**Directions for this task**
Give the entries back exactly as they stand, but without pictures.

**Collection entries**
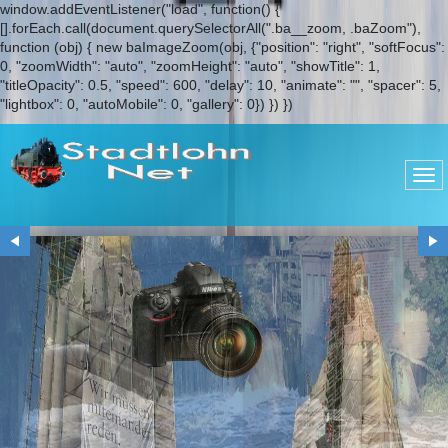
window.addEventListener("load", function() {
[].forEach.call(document.querySelectorAll(".ba__zoom, .baZoom"),
function (obj) { new baImageZoom(obj, {"position": "right", "softFocus":
0, "zoomWidth": "auto", "zoomHeight": "auto", "showTitle": 1,
"titleOpacity": 0.5, "speed": 600, "delay": 10, "animate": "", "spacer": 5,
"lightbox": 0, "autoMobile": 0, "gallery": 0}) }) })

**Finished exercise**
window.addEventListener("load", function() {
[].forEach.call(document.querySelectorAll(".ba__zoom, .baZoom"),
function (obj) { new baImageZoom(obj, {"position": "right", "softFocus":
0, "zoomWidth": "auto", "zoomHeight": "auto", "showTitle": 1,
"titleOpacity": 0.5, "speed": 600, "delay": 10, "animate": "", "spacer": 5,
"lightbox": 0, "autoMobile": 0, "gallery": 0}) }) })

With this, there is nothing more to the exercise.